The Office of Naval Research’s MCM Data Fusion product line began in 2007 and continues through 2011. It is part of an Organic MCM Enabling Capability (EC) focusing on the gap of clearing large areas of mines without cued intelligence or surveillance. In addition to data fusion and advanced processing / sensors, this EC focuses on buried mines, advanced neutralization / sweeping, and automation for the Littoral Combat Ship.
Although this product line ends in 2011, multi-asset employment and multi-sensor data fusion will remain a core enabler for the future of network-centric warfare. MCM Data Fusion consists of parallel investments in multi-sensor data processing and planning technologies. The data processing technologies consist of joint detection and feature extraction (e.g., broadband plus high-frequency sonar), classification across domains (e.g., appropriate sharing of information from same sensor / different environment or similar sensor / same environment), change detection, and co-registration. Environmental information is also incorporated to adapt and / or adaptively select detectors, features, and classifiers. The multi-sensor planning technologies consist of Bayesian search effectiveness evaluation, multi-objective optimization, and a multi-sensor hierarchical decision framework. Additional effort is invested in probabilistic techniques that blend discrete multi-sensor data with prior knowledge or intelligence.
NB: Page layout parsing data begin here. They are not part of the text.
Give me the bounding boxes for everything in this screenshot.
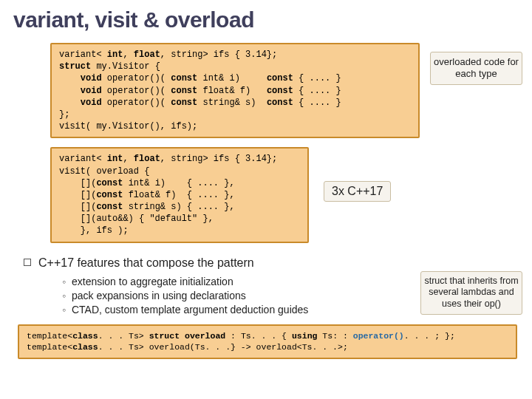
code-block-2: variant< int, float, string> ifs { 3.14}… — [50, 147, 309, 242]
slide-title: variant, visit & overload — [13, 7, 519, 33]
bullets-row: extension to aggregate initialization pa… — [50, 276, 519, 316]
bullet-square-icon — [24, 259, 31, 266]
callout-overloaded: overloaded code for each type — [430, 52, 522, 85]
code-block-1: variant< int, float, string> ifs { 3.14}… — [50, 43, 420, 138]
code-block-2-row: variant< int, float, string> ifs { 3.14}… — [50, 147, 519, 242]
callout-cpp17: 3x C++17 — [324, 181, 391, 202]
callout-struct-inherits: struct that inherits from several lambda… — [420, 271, 522, 315]
code-block-1-row: variant< int, float, string> ifs { 3.14}… — [50, 43, 519, 138]
code-block-3: template<class. . . Ts> struct overload … — [18, 324, 517, 359]
section-heading: C++17 features that compose the pattern — [24, 256, 519, 270]
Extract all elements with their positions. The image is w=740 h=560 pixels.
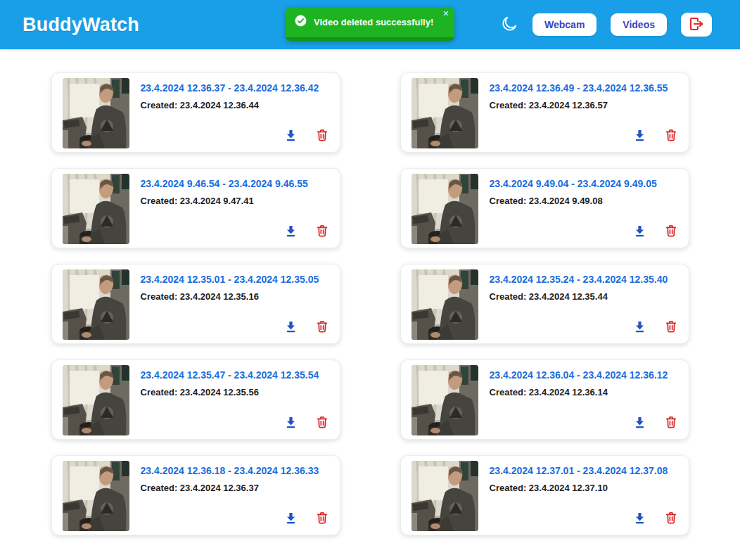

The primary warfighter payoff of MCM Data Fusion is the reduction in risk and the MCM timeline. Currently, this timeline is exceedingly long and requires ships, Sailors, and divers to be in the minefi elds. By fusing multi-sensor data, fewer mines are missed and fewer non-mines appear as false alarms. An additional payoff is the reduced manning requirement due to the automation of much of the planning and data processing.